**Extracted records:**
************
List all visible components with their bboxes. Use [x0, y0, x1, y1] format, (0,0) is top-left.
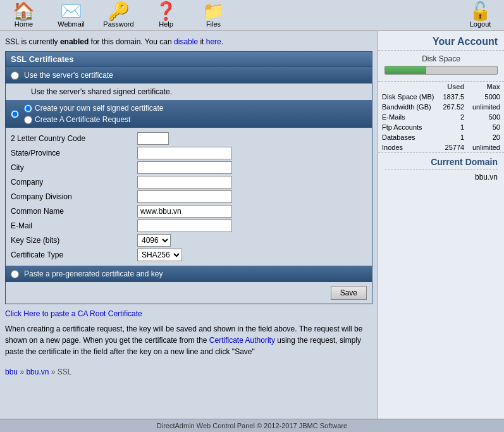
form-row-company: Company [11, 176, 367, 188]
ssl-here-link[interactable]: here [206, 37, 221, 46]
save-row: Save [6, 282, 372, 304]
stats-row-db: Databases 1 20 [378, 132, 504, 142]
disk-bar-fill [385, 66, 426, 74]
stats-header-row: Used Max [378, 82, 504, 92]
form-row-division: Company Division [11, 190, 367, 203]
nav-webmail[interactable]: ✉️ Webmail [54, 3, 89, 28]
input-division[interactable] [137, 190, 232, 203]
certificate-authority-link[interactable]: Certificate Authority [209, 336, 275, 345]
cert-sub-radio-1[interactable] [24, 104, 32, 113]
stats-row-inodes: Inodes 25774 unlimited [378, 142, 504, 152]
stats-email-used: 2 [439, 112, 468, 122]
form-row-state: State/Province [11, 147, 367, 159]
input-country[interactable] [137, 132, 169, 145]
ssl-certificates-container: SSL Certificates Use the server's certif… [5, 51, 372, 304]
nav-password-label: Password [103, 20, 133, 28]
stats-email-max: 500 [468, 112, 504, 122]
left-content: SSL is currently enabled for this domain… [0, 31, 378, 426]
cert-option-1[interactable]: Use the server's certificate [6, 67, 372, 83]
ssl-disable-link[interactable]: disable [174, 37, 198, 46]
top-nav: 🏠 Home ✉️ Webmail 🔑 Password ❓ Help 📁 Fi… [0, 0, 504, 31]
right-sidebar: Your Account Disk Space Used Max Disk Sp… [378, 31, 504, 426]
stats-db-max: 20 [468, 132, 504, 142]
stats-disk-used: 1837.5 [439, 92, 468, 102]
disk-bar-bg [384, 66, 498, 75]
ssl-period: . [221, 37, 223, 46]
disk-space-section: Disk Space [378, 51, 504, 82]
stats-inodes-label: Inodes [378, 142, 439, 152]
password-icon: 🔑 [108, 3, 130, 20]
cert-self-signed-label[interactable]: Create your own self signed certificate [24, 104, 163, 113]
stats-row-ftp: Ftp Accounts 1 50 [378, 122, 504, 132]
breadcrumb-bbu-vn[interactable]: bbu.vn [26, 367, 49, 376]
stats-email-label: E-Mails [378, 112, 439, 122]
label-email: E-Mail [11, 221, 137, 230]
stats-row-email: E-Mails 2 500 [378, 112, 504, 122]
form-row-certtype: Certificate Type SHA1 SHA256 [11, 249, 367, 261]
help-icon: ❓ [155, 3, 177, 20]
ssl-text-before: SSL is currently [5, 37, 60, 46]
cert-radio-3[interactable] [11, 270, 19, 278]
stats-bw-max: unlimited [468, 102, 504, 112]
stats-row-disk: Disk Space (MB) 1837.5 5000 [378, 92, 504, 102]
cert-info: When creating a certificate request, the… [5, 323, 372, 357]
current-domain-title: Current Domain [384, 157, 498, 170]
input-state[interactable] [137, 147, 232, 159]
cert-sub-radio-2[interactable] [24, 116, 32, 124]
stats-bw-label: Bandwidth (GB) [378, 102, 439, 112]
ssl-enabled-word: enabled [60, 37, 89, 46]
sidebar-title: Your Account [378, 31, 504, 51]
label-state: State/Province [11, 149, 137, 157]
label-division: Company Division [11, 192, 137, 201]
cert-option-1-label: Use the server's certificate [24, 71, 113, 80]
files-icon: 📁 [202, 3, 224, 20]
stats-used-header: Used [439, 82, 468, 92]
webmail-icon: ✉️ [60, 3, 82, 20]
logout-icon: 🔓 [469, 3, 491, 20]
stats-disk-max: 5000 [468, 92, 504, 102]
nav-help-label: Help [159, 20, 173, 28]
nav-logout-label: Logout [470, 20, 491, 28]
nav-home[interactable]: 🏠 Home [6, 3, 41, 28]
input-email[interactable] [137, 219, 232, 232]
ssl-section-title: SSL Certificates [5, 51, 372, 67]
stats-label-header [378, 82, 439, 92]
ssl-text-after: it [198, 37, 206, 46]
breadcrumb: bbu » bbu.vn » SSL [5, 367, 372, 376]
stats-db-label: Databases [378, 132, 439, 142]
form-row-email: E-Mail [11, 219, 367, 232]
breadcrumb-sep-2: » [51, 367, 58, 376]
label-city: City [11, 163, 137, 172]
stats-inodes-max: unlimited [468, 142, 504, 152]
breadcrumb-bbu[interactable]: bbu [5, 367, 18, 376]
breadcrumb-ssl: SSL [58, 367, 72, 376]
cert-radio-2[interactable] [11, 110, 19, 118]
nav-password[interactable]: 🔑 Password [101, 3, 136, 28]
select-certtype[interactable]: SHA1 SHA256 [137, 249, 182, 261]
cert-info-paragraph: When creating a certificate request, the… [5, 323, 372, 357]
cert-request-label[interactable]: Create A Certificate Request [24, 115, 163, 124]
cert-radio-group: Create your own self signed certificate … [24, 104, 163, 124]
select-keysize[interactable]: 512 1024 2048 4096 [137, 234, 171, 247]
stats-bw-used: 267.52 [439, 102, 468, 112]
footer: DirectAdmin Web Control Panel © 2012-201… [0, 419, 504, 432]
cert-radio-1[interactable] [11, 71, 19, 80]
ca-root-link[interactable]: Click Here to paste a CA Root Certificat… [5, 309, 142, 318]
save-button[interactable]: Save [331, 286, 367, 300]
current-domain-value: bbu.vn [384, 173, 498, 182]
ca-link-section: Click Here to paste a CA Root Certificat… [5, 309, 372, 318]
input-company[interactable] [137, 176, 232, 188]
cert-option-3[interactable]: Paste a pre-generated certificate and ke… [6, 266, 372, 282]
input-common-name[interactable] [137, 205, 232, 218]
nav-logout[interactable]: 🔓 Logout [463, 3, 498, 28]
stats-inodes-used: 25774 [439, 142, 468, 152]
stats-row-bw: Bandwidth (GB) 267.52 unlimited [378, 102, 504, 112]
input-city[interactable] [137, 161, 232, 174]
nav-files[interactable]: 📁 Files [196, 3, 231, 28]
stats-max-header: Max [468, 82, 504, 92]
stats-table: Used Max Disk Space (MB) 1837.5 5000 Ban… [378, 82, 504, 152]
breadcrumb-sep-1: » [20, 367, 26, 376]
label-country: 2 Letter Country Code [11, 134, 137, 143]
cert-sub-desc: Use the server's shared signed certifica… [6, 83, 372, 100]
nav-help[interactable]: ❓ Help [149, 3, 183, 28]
************
**Exercise requirements:**
Because only the text is wanted, repeat all the entries exactly and leave out the pictures.

**Expected output:**
List all visible components with their bboxes. Use [x0, y0, x1, y1] format, (0,0) is top-left.
form-row-company: Company [11, 176, 367, 188]
ssl-here-link[interactable]: here [206, 37, 221, 46]
save-row: Save [6, 282, 372, 304]
stats-row-db: Databases 1 20 [378, 132, 504, 142]
disk-bar-fill [385, 66, 426, 74]
stats-header-row: Used Max [378, 82, 504, 92]
form-row-division: Company Division [11, 190, 367, 203]
nav-webmail[interactable]: ✉️ Webmail [54, 3, 89, 28]
input-division[interactable] [137, 190, 232, 203]
certificate-authority-link[interactable]: Certificate Authority [209, 336, 275, 345]
cert-sub-radio-1[interactable] [24, 104, 32, 113]
stats-row-inodes: Inodes 25774 unlimited [378, 142, 504, 152]
stats-email-used: 2 [439, 112, 468, 122]
form-row-state: State/Province [11, 147, 367, 159]
input-country[interactable] [137, 132, 169, 145]
ssl-certificates-container: SSL Certificates Use the server's certif… [5, 51, 372, 304]
nav-password-label: Password [103, 20, 133, 28]
stats-email-max: 500 [468, 112, 504, 122]
left-content: SSL is currently enabled for this domain… [0, 31, 378, 426]
cert-option-1[interactable]: Use the server's certificate [6, 67, 372, 83]
ssl-disable-link[interactable]: disable [174, 37, 198, 46]
top-nav: 🏠 Home ✉️ Webmail 🔑 Password ❓ Help 📁 Fi… [0, 0, 504, 31]
right-sidebar: Your Account Disk Space Used Max Disk Sp… [378, 31, 504, 426]
stats-db-max: 20 [468, 132, 504, 142]
stats-disk-used: 1837.5 [439, 92, 468, 102]
disk-bar-bg [384, 66, 498, 75]
ssl-period: . [221, 37, 223, 46]
disk-space-section: Disk Space [378, 51, 504, 82]
stats-inodes-label: Inodes [378, 142, 439, 152]
password-icon: 🔑 [108, 3, 130, 20]
cert-self-signed-label[interactable]: Create your own self signed certificate [24, 104, 163, 113]
stats-row-ftp: Ftp Accounts 1 50 [378, 122, 504, 132]
breadcrumb-bbu-vn[interactable]: bbu.vn [26, 367, 49, 376]
stats-email-label: E-Mails [378, 112, 439, 122]
label-email: E-Mail [11, 221, 137, 230]
stats-row-email: E-Mails 2 500 [378, 112, 504, 122]
form-row-certtype: Certificate Type SHA1 SHA256 [11, 249, 367, 261]
help-icon: ❓ [155, 3, 177, 20]
ssl-text-before: SSL is currently [5, 37, 60, 46]
cert-radio-3[interactable] [11, 270, 19, 278]
stats-bw-max: unlimited [468, 102, 504, 112]
stats-row-disk: Disk Space (MB) 1837.5 5000 [378, 92, 504, 102]
cert-info: When creating a certificate request, the… [5, 323, 372, 357]
current-domain-title: Current Domain [384, 157, 498, 170]
input-state[interactable] [137, 147, 232, 159]
cert-sub-radio-2[interactable] [24, 116, 32, 124]
stats-bw-label: Bandwidth (GB) [378, 102, 439, 112]
ssl-enabled-word: enabled [60, 37, 89, 46]
sidebar-title: Your Account [378, 31, 504, 51]
label-state: State/Province [11, 149, 137, 157]
label-division: Company Division [11, 192, 137, 201]
cert-option-1-label: Use the server's certificate [24, 71, 113, 80]
files-icon: 📁 [202, 3, 224, 20]
stats-used-header: Used [439, 82, 468, 92]
webmail-icon: ✉️ [60, 3, 82, 20]
logout-icon: 🔓 [469, 3, 491, 20]
stats-disk-max: 5000 [468, 92, 504, 102]
nav-help-label: Help [159, 20, 173, 28]
nav-logout-label: Logout [470, 20, 491, 28]
nav-home[interactable]: 🏠 Home [6, 3, 41, 28]
input-email[interactable] [137, 219, 232, 232]
ssl-section-title: SSL Certificates [5, 51, 372, 67]
stats-label-header [378, 82, 439, 92]
ssl-text-after: it [198, 37, 206, 46]
breadcrumb: bbu » bbu.vn » SSL [5, 367, 372, 376]
stats-db-label: Databases [378, 132, 439, 142]
form-row-email: E-Mail [11, 219, 367, 232]
breadcrumb-sep-2: » [51, 367, 58, 376]
label-city: City [11, 163, 137, 172]
stats-inodes-max: unlimited [468, 142, 504, 152]
breadcrumb-bbu[interactable]: bbu [5, 367, 18, 376]
breadcrumb-ssl: SSL [58, 367, 72, 376]
cert-radio-2[interactable] [11, 110, 19, 118]
nav-password[interactable]: 🔑 Password [101, 3, 136, 28]
select-certtype[interactable]: SHA1 SHA256 [137, 249, 182, 261]
cert-info-paragraph: When creating a certificate request, the… [5, 323, 372, 357]
cert-request-label[interactable]: Create A Certificate Request [24, 115, 163, 124]
cert-radio-group: Create your own self signed certificate … [24, 104, 163, 124]
select-keysize[interactable]: 512 1024 2048 4096 [137, 234, 171, 247]
stats-bw-used: 267.52 [439, 102, 468, 112]
footer: DirectAdmin Web Control Panel © 2012-201… [0, 419, 504, 432]
cert-radio-1[interactable] [11, 71, 19, 80]
ca-root-link[interactable]: Click Here to paste a CA Root Certificat… [5, 309, 142, 318]
save-button[interactable]: Save [331, 286, 367, 300]
current-domain-value: bbu.vn [384, 173, 498, 182]
ca-link-section: Click Here to paste a CA Root Certificat… [5, 309, 372, 318]
input-company[interactable] [137, 176, 232, 188]
cert-option-3[interactable]: Paste a pre-generated certificate and ke… [6, 266, 372, 282]
input-common-name[interactable] [137, 205, 232, 218]
nav-logout[interactable]: 🔓 Logout [463, 3, 498, 28]
stats-inodes-used: 25774 [439, 142, 468, 152]
stats-row-bw: Bandwidth (GB) 267.52 unlimited [378, 102, 504, 112]
input-city[interactable] [137, 161, 232, 174]
nav-files[interactable]: 📁 Files [196, 3, 231, 28]
stats-max-header: Max [468, 82, 504, 92]
stats-table: Used Max Disk Space (MB) 1837.5 5000 Ban… [378, 82, 504, 152]
breadcrumb-sep-1: » [20, 367, 26, 376]
label-country: 2 Letter Country Code [11, 134, 137, 143]
cert-sub-desc: Use the server's shared signed certifica… [6, 83, 372, 100]
nav-help[interactable]: ❓ Help [149, 3, 183, 28]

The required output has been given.